I took her remark as confirmation of my good choice — even though I wouldn’t know pure Spanish if it beat me over the cabeza.
Anyway, I really enjoyed those three or four days when I was going to Ecuador. But that was before my daughter suggested I go to Colombia, instead.
“It’s beautiful,” she said. “You’re going to love Cartagena. Also, they speak very pure Spanish in Colombia, too.”
“Somebody told me the Spanish in Ecuador is quite good, too,” I said.
“I don’t think it’s as good,” our daughter said. She’d never been to Ecuador, but, believe you me, lack of experience never stops anybody in our family from loudly airing their opinions.
She told me to get in touch with her best friend, Carolina, who lives in Bogota. I did. Carolina was very enthusiastic about my coming to Colombia. She put me in touch with a travel agency. They were quite enthusiastic, too.
By this time, I was getting bombarded by emails from Cuba, Ecuador and Colombia. Everybody kept mentioning my trip. My friend Robin said she wasn’t brave enough to go to Colombia. I was just more adventurous than she was, she said. I am just about as adventurous as your average dish towel, but I nodded anyway and tried to look exciting.

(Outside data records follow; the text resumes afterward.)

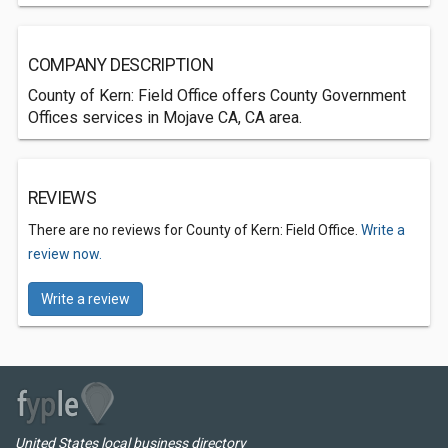
COMPANY DESCRIPTION
County of Kern: Field Office offers County Government
Offices services in Mojave CA, CA area.
REVIEWS
There are no reviews for County of Kern: Field Office.
Write a
review now.
Write a review
United States local business directory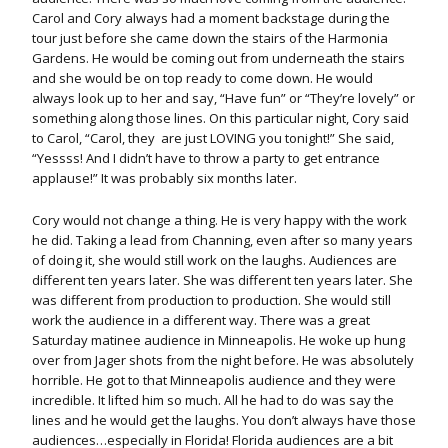
Carol and Cory always had a moment backstage during the
tour just before she came down the stairs of the Harmonia
Gardens. He would be coming out from underneath the stairs
and she would be on top ready to come down. He would
always look up to her and say, “Have fun” or “They’re lovely” or
something along those lines. On this particular night, Cory said
to Carol, “Carol, they are just LOVING you tonight!” She said,
“Yessss! And I didn’t have to throw a party to get entrance
applause!” It was probably six months later.
Cory would not change a thing. He is very happy with the work
he did. Taking a lead from Channing, even after so many years
of doing it, she would still work on the laughs. Audiences are
different ten years later. She was different ten years later. She
was different from production to production. She would still
work the audience in a different way. There was a great
Saturday matinee audience in Minneapolis. He woke up hung
over from Jager shots from the night before. He was absolutely
horrible. He got to that Minneapolis audience and they were
incredible. It lifted him so much. All he had to do was say the
lines and he would get the laughs. You don’t always have those
audiences…especially in Florida! Florida audiences are a bit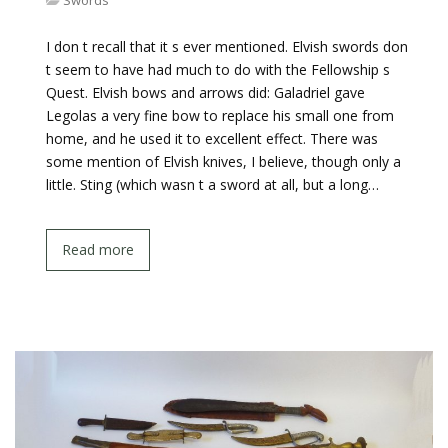
Swords
I don t recall that it s ever mentioned. Elvish swords don
t seem to have had much to do with the Fellowship s
Quest. Elvish bows and arrows did: Galadriel gave
Legolas a very fine bow to replace his small one from
home, and he used it to excellent effect. There was
some mention of Elvish knives, I believe, though only a
little. Sting (which wasn t a sword at all, but a long…
Read more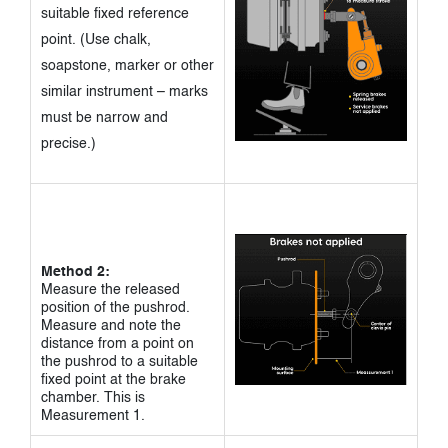
suitable fixed reference
point. (Use chalk,
soapstone, marker or other
similar instrument – marks
must be narrow and
precise.)
Method 2:
Measure the released
position of the pushrod.
Measure and note the
distance from a point on
the pushrod to a suitable
fixed point at the brake
chamber. This is
Measurement 1.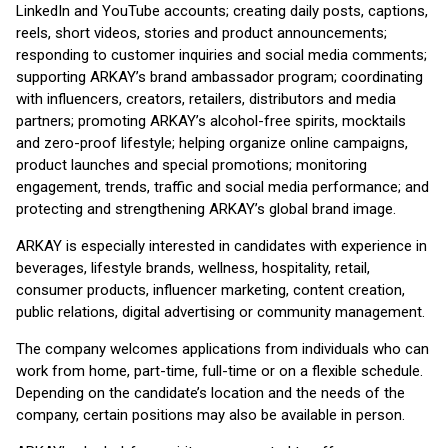
LinkedIn and YouTube accounts; creating daily posts, captions,
reels, short videos, stories and product announcements;
responding to customer inquiries and social media comments;
supporting ARKAY’s brand ambassador program; coordinating
with influencers, creators, retailers, distributors and media
partners; promoting ARKAY’s alcohol-free spirits, mocktails
and zero-proof lifestyle; helping organize online campaigns,
product launches and special promotions; monitoring
engagement, trends, traffic and social media performance; and
protecting and strengthening ARKAY’s global brand image.
ARKAY is especially interested in candidates with experience in
beverages, lifestyle brands, wellness, hospitality, retail,
consumer products, influencer marketing, content creation,
public relations, digital advertising or community management.
The company welcomes applications from individuals who can
work from home, part-time, full-time or on a flexible schedule.
Depending on the candidate’s location and the needs of the
company, certain positions may also be available in person.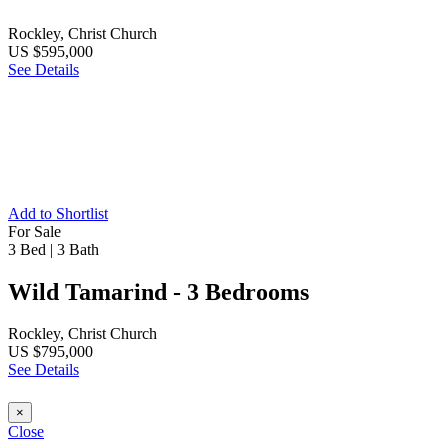
Rockley, Christ Church
US $595,000
See Details
Add to Shortlist
For Sale
3 Bed
|
3 Bath
Wild Tamarind - 3 Bedrooms
Rockley, Christ Church
US $795,000
See Details
×
Close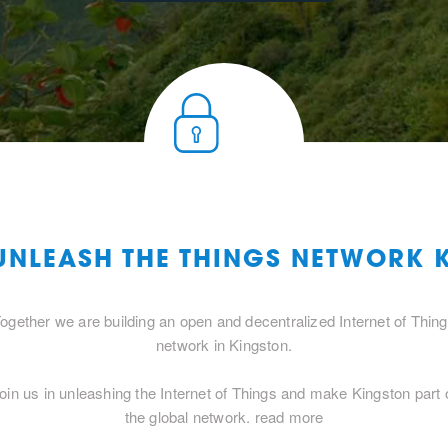
 UNLEASH THE THINGS NETWORK 
ogether we are building an open and decentralized Internet of Thin
network in Kingston.
oin us in unleashing the Internet of Things and make Kingston part 
the global network.
read more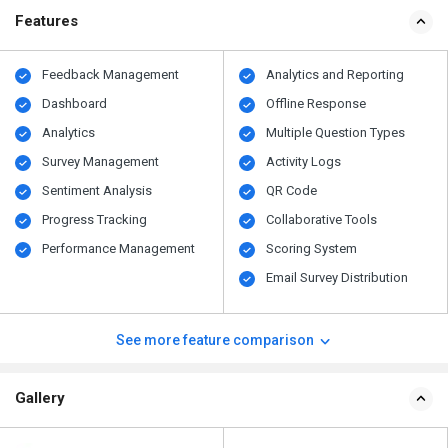
Features
Feedback Management
Analytics and Reporting
Dashboard
Offline Response
Analytics
Multiple Question Types
Survey Management
Activity Logs
Sentiment Analysis
QR Code
Progress Tracking
Collaborative Tools
Performance Management
Scoring System
Email Survey Distribution
See more feature comparison
Gallery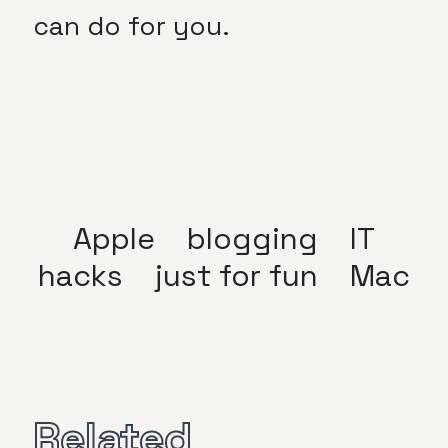
can do for you.
Apple
blogging
IT
hacks
just for fun
Mac
Related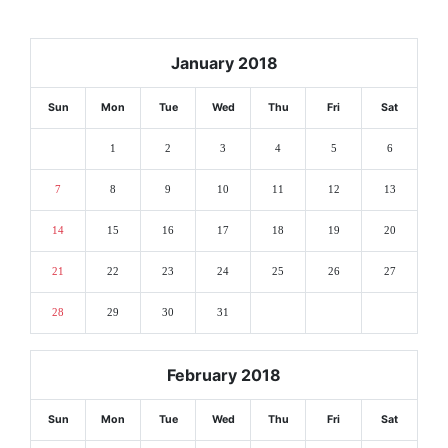
January 2018
Sun
Mon
Tue
Wed
Thu
Fri
Sat
1
2
3
4
5
6
7
8
9
10
11
12
13
14
15
16
17
18
19
20
21
22
23
24
25
26
27
28
29
30
31
February 2018
Sun
Mon
Tue
Wed
Thu
Fri
Sat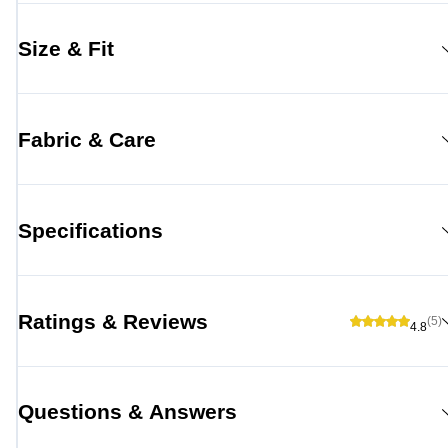
Size & Fit
Fabric & Care
Specifications
Ratings & Reviews
(5)
4.8
Questions & Answers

Speaking of exciting, everything started happening at once. First, my sister announced she was getting married. (This is my only sibling, who was originally going to be writing this blog with me. But she’s been too busy to write, what with teaching English in Poland and getting engaged and everything.) The point is, her wedding conflicts with my going to Cuba, Ecuador and/or Colombia, and there’s no way I’m going to miss her wedding, even if it means my Spanish is going to stay at its current miserable level of ineptitude and apologetic smiles.
Then, then, I went to see my dentist and the news wasn’t good. Half my mouth is going to be excavated and replaced and reinvigorated with snazzy porcelain crowns, and it’s going to cost a small fortune. (You probably read this and wonder why we don’t have dental insurance. Well, we do. I’m talking out of pocket.)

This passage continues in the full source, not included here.